The experiment was not powered to detect subtle differences, especially since variability in tumor implantation was much higher than the variability previously observed for adhesion formation. Searching the literature for each individual factor did not reveal data concerning tumor implantation following the addition of oxygen or humidification. Most experiments investigate port site metastasis and have observed that helium is associated with less port site metastasis than pure CO2, N2O or air [25, 26, 28]. However, Hopkins et al. found no difference in tumor spread when using CO2, N2O, or helium [29]. When studying the effect of warm vs. cold CO2 gas on tumor spread, it was found to be less when warm gas was used [27]. This was in contrast to our findings, but we can only speculate about this discrepancy. As described in our “Methods”, we controlled the temperature of the mice, the time between the induction of anesthesia and manipulations, and the ventilation, strictly. We have data only on cooling mice to 26 °C without desiccation, but not on what happens when mice are cooled further. Thus, the apparent conflicting data could be explained by differences between mice and rats, or by the fact that when cold gas was used, the rats were cooled much more, as a result of desiccation if trocar insertion was not leak free. The role of immunology in this will also need investigation. Moreover, our search of the literature revealed no evidence of the use of humidified gas, which could explain the discrepancy.

The findings of this study obviously raise questions about such surgery in humans. Translation to human surgery was started by investigating cooling and desiccation in detail and the results can be summarized as follows [30]: first, to avoid desiccation, cooling has to be done with a third means. If cold humidified gas is used for insufflation, this gas will warm up in the abdomen at 37 °C, making desiccation unavoidable. Second, cooling of the abdominal cavity to 28 °C will not affect core body temperature unless desiccation occurs. We do not know the consequences of cooling to lower temperatures, although data from the mouse model show that the relationship between temperature and adhesions is exponential so that cooling to less than 26 °C would be unlikely to affect the results further. The choice to use 10 % N2O and 4 % O2 was based on mouse experiments [18]. We also recently finalized a randomized control trial in which it was demonstrated in humans that conditioning decreases CO2 resorption and decreases postoperative pain, while being the single most effective means of preventing postoperative adhesions [24].

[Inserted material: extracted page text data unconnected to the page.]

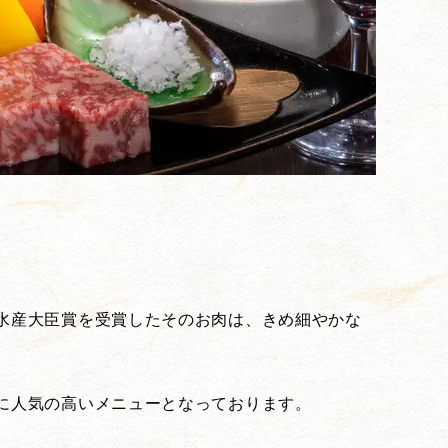
水産大臣賞を受賞したそのお肉は、きめ細やかな
に人気の高いメニューとなっております。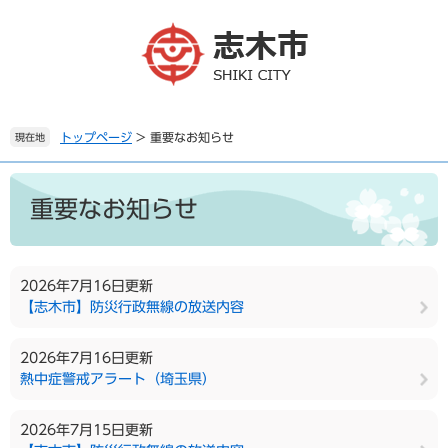
ペ
メ
ー
ニ
ジ
ュ
の
ー
先
を
頭
飛
で
ば
トップページ
>
重要なお知らせ
現在地
す
し
。
て
本
本
文
重要なお知らせ
文
へ
2026年7月16日更新
【志木市】防災行政無線の放送内容
2026年7月16日更新
熱中症警戒アラート（埼玉県）
2026年7月15日更新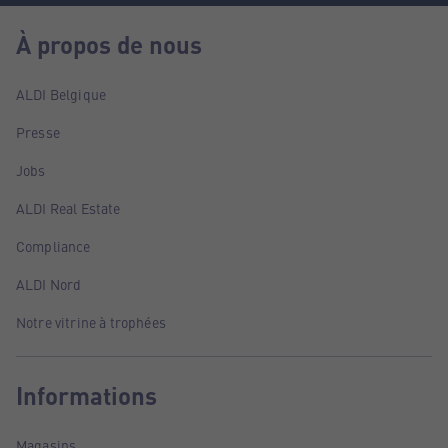
À propos de nous
ALDI Belgique
Presse
Jobs
ALDI Real Estate
Compliance
ALDI Nord
Notre vitrine à trophées
Informations
Magasins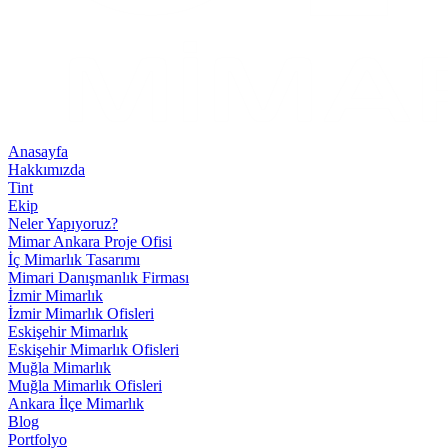
Anasayfa
Hakkımızda
Tint
Ekip
Neler Yapıyoruz?
Mimar Ankara Proje Ofisi
İç Mimarlık Tasarımı
Mimari Danışmanlık Firması
İzmir Mimarlık
İzmir Mimarlık Ofisleri
Eskişehir Mimarlık
Eskişehir Mimarlık Ofisleri
Muğla Mimarlık
Muğla Mimarlık Ofisleri
Ankara İlçe Mimarlık
Blog
Portfolyo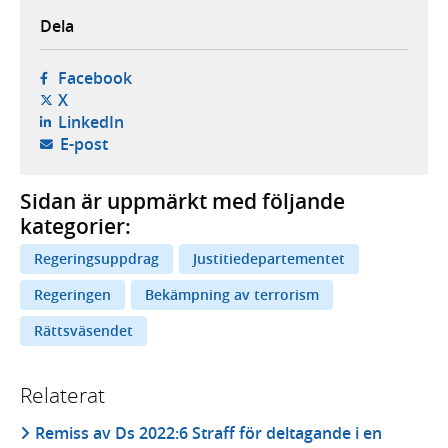
Dela
- öppnas i ny flik, extern webbplats,
Facebook
- öppnas i ny flik, extern webbplats,
X
- öppnas i ny flik, extern webbplats,
LinkedIn
- öppnar din e-postklient,
E-post
Sidan är uppmärkt med följande
kategorier:
Regeringsuppdrag
Justitiedepartementet
Regeringen
Bekämpning av terrorism
Rättsväsendet
Relaterat
Remiss av Ds 2022:6 Straff för deltagande i en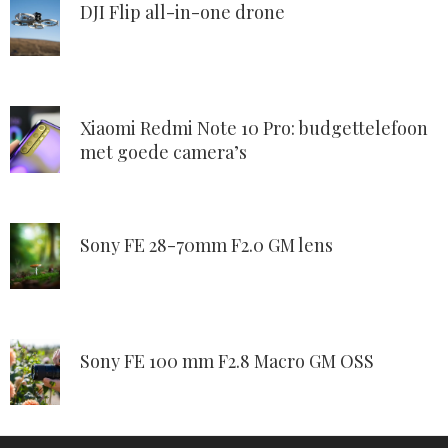
DJI Flip all-in-one drone
Xiaomi Redmi Note 10 Pro: budgettelefoon
met goede camera’s
Sony FE 28-70mm F2.0 GM lens
Sony FE 100 mm F2.8 Macro GM OSS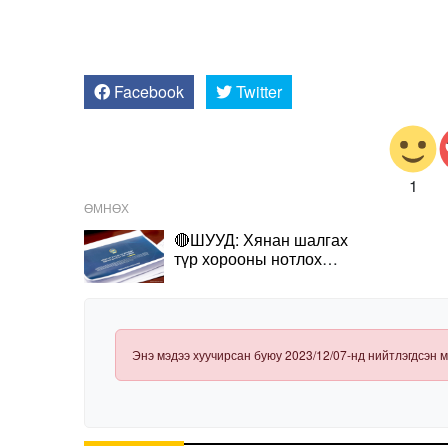
Facebook
Twitter
1
ӨМНӨХ
🔴ШУУД: Хянан шалгах
түр хорооны нотлох
баримтыг шинжлэн
судлах СОНСГОЛ
Энэ мэдээ хуучирсан буюу 2023/12/07-нд нийтлэгдсэн м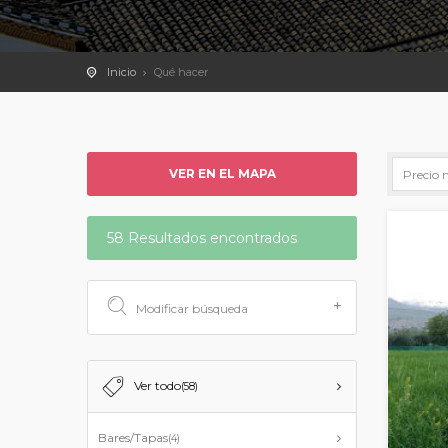
Inicio
Qué hacer
VER EN EL MAPA
58 Resultados encontrados
Modificar búsqueda
Ver todo
(58)
Bares/Tapas
(4)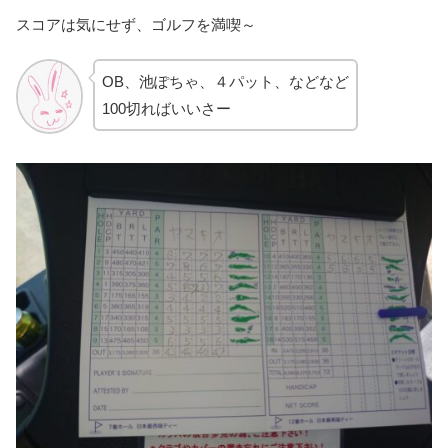
スコアは気にせず、ゴルフを満喫～
OB、池ぽちゃ、４パット、などなど
100切ればいいさー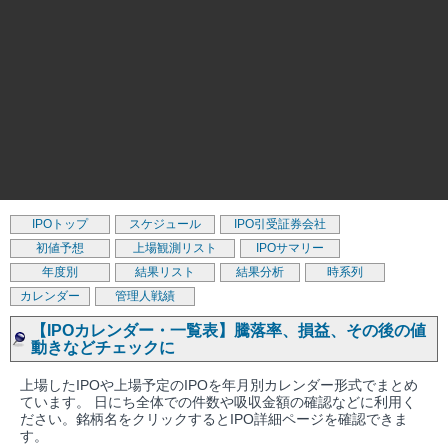
IPOトップ
スケジュール
IPO引受証券会社
初値予想
上場観測リスト
IPOサマリー
年度別
結果リスト
結果分析
時系列
カレンダー
管理人戦績
【IPOカレンダー・一覧表】騰落率、損益、その後の値
動きなどチェックに
上場したIPOや上場予定のIPOを年月別カレンダー形式でまとめ
ています。 日にち全体での件数や吸収金額の確認などに利用く
ださい。銘柄名をクリックするとIPO詳細ページを確認できま
す。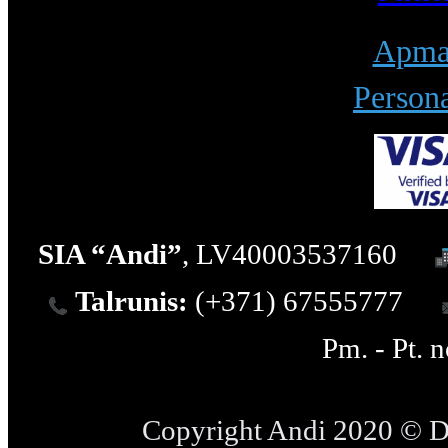
Apmak
Persona
SIA “Andi”
, LV40003537160
Talrunis:
(+371) 67555777
Pm. - Pt. 
Copyright Andi 2020 ©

In conclusion, as described for adhesion formation in mice, laparoscopic surgery with dry CO2 PP increases tumor implantation in the abdominal cavity and wall. Moreover, full conditioning of the abdominal cavity, achieved by humidified CO2 with 10 % N2O and 4 % O2 together with a lower local temperature, reduces tumor implantation in the abdomen and its wall. The clinical implication that full conditioning might inhibit tumor spread in oncologic surgery is suggested by the recent discovery that full conditioning decreases adhesion formation in humans [24].